[Transcribed page contents]
──────────────────────────────
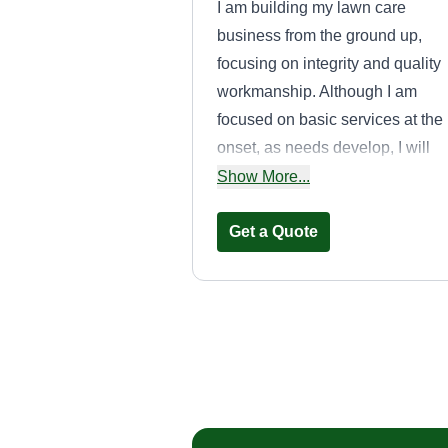
I am building my lawn care
business from the ground up,
focusing on integrity and quality
workmanship. Although I am
focused on basic services at the
onset, as needs develop, I will
continue to expand my offerings. 
Show More...
there is a task that you want
handled, don't hesitate to make 
Get a Quote
request.
Everything
lawncarez
Richard Wynbeek
Serving Sparta, MI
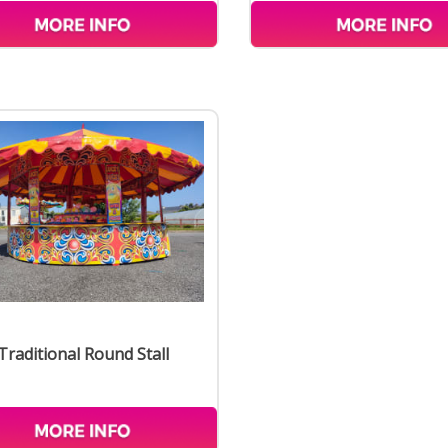
Traditional Round Stall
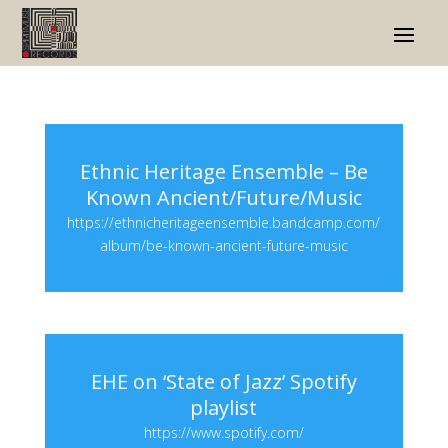
Ethnic Heritage Ensemble – Be
Known Ancient/Future/Music
https://ethnicheritageensemble.bandcamp.com/
album/be-known-ancient-future-music
EHE on ‘State of Jazz’ Spotify
playlist
https://www.spotify.com/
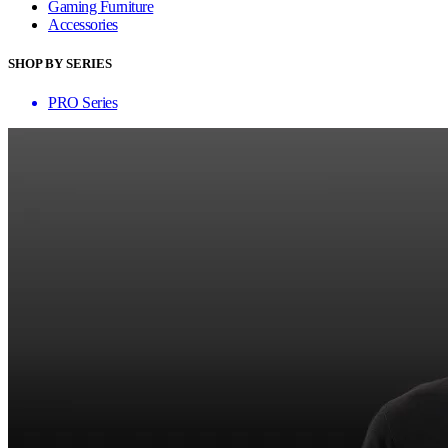
Gaming Furniture
Accessories
SHOP BY SERIES
PRO Series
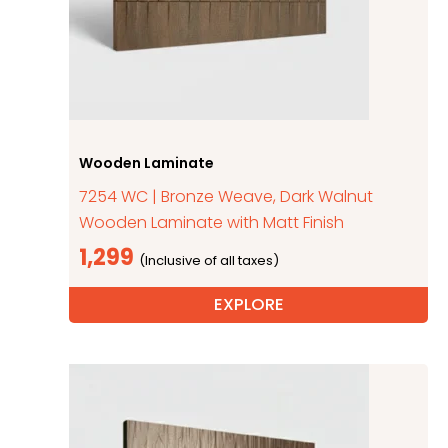
Wooden Laminate
7254 WC | Bronze Weave, Dark Walnut
Wooden Laminate with Matt Finish
1,299
EXPLORE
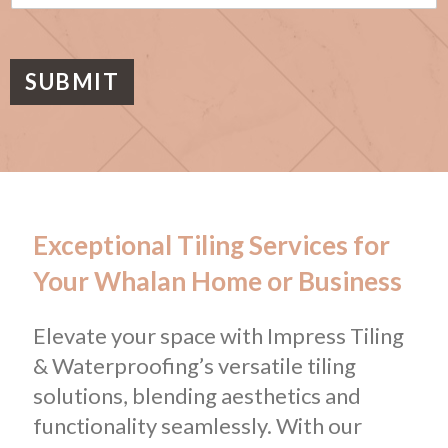
s
a
g
e
SUBMIT
Exceptional Tiling Services for
Your Whalan Home or Business
Elevate your space with Impress Tiling
& Waterproofing’s versatile tiling
solutions, blending aesthetics and
functionality seamlessly. With our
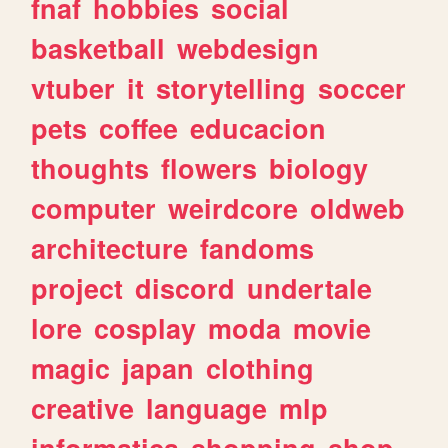
fnaf
hobbies
social
basketball
webdesign
vtuber
it
storytelling
soccer
pets
coffee
educacion
thoughts
flowers
biology
computer
weirdcore
oldweb
architecture
fandoms
project
discord
undertale
lore
cosplay
moda
movie
magic
japan
clothing
creative
language
mlp
informatica
shopping
shop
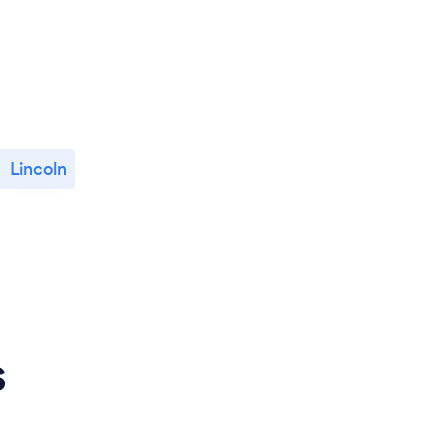
Lincoln
s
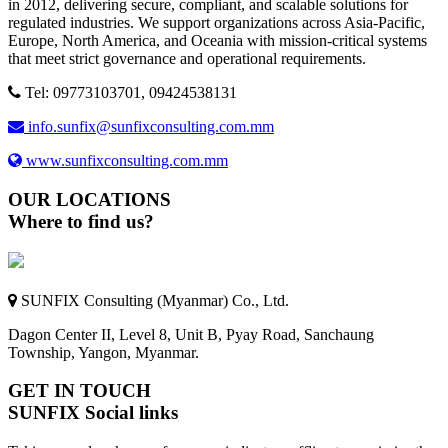
in 2012, delivering secure, compliant, and scalable solutions for
regulated industries. We support organizations across Asia-Pacific,
Europe, North America, and Oceania with mission-critical systems
that meet strict governance and operational requirements.
Tel: 09773103701, 09424538131
info.sunfix@sunfixconsulting.com.mm
www.sunfixconsulting.com.mm
OUR LOCATIONS
Where to find us?
SUNFIX Consulting (Myanmar) Co., Ltd.
Dagon Center II, Level 8, Unit B, Pyay Road, Sanchaung
Township, Yangon, Myanmar.
GET IN TOUCH
SUNFIX Social links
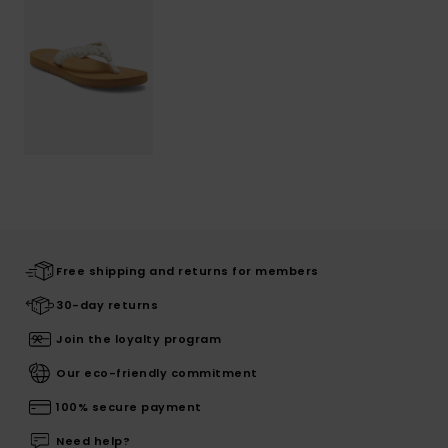
Free shipping and returns for members
30-day returns
Join the loyalty program
Our eco-friendly commitment
100% secure payment
Need help?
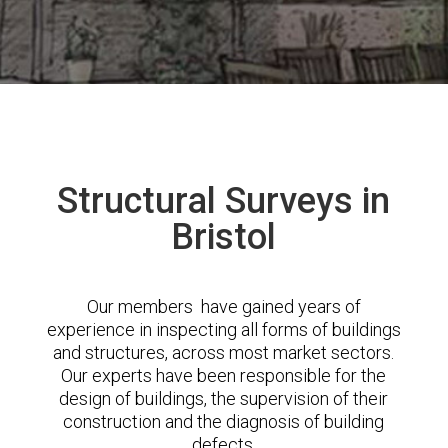
Structural Surveys in
Bristol
Our members have gained years of
experience in inspecting all forms of buildings
and structures, across most market sectors.
Our experts have been responsible for the
design of buildings, the supervision of their
construction and the diagnosis of building
defects.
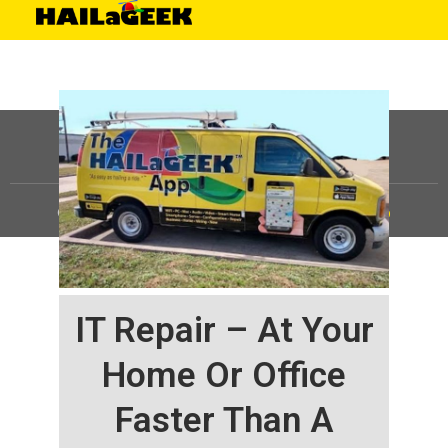
©
HAILaGEEK, LP.
2025, All Rights Reserved |
Sitemap
IT Repair – At Your
Home Or Office
Faster Than A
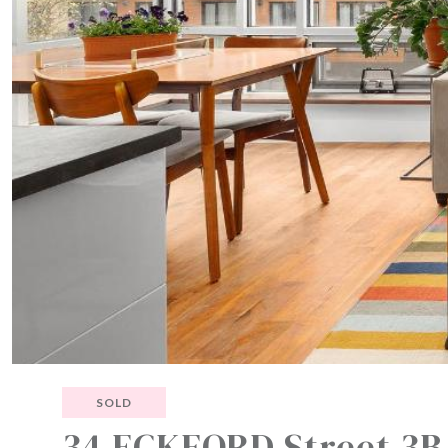
SOLD
34 ECKFORD Street 3B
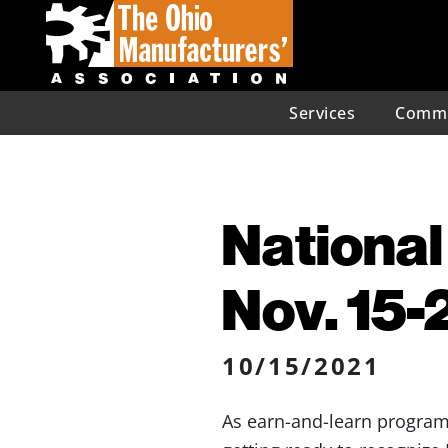
Services
Commu
National
Nov. 15-
10/15/2021
As earn-and-learn programs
──────────────────────────────
- EXERCISE -
Hand back the data above exactly, with no images.

- ANSWER TO THE PROBLEM -
I am building my lawn care
business from the ground up,
focusing on integrity and quality
workmanship. Although I am
focused on basic services at the
onset, as needs develop, I will
continue to expand my offerings. 
Show More...
there is a task that you want
handled, don't hesitate to make 
Get a Quote
request.
Everything
lawncarez
Richard Wynbeek
Serving Sparta, MI
Traditional Round Stall
Ethnic Heritage Ensemble – Be
Known Ancient/Future/Music
https://ethnicheritageensemble.bandcamp.com/
album/be-known-ancient-future-music
EHE on ‘State of Jazz’ Spotify
playlist
https://www.spotify.com/
Gaming Furniture
Accessories
SHOP BY SERIES
PRO Series
Wooden Laminate
7254 WC | Bronze Weave, Dark Walnut
Wooden Laminate with Matt Finish
1,299
EXPLORE
s
a
g
e
SUBMIT
Exceptional Tiling Services for
Your Whalan Home or Business
Elevate your space with Impress Tiling
& Waterproofing’s versatile tiling
solutions, blending aesthetics and
functionality seamlessly. With our
fnaf
hobbies
social
basketball
webdesign
vtuber
it
storytelling
soccer
pets
coffee
educacion
thoughts
flowers
biology
computer
weirdcore
oldweb
architecture
fandoms
project
discord
undertale
lore
cosplay
moda
movie
magic
japan
clothing
creative
language
mlp
informatica
shopping
shop
Lincoln
s
in 2012, delivering secure, compliant, and scalable solutions for
regulated industries. We support organizations across Asia-Pacific,
Europe, North America, and Oceania with mission-critical systems
that meet strict governance and operational requirements.
Tel: 09773103701, 09424538131
info.sunfix@sunfixconsulting.com.mm
www.sunfixconsulting.com.mm
OUR LOCATIONS
Where to find us?
SUNFIX Consulting (Myanmar) Co., Ltd.
Dagon Center II, Level 8, Unit B, Pyay Road, Sanchaung
Township, Yangon, Myanmar.
GET IN TOUCH
SUNFIX Social links
Free shipping and returns for members
30-day returns
Join the loyalty program
Our eco-friendly commitment
100% secure payment
Need help?
Structural Surveys in
Bristol
Our members have gained years of
experience in inspecting all forms of buildings
and structures, across most market sectors.
Our experts have been responsible for the
design of buildings, the supervision of their
construction and the diagnosis of building
defects.
©
HAILaGEEK, LP.
2025, All Rights Reserved |
Sitemap
IT Repair – At Your
Home Or Office
Faster Than A
SOLD
34 ECKFORD Street 3B
Services
Commu
National
Nov. 15-
10/15/2021
As earn-and-learn programs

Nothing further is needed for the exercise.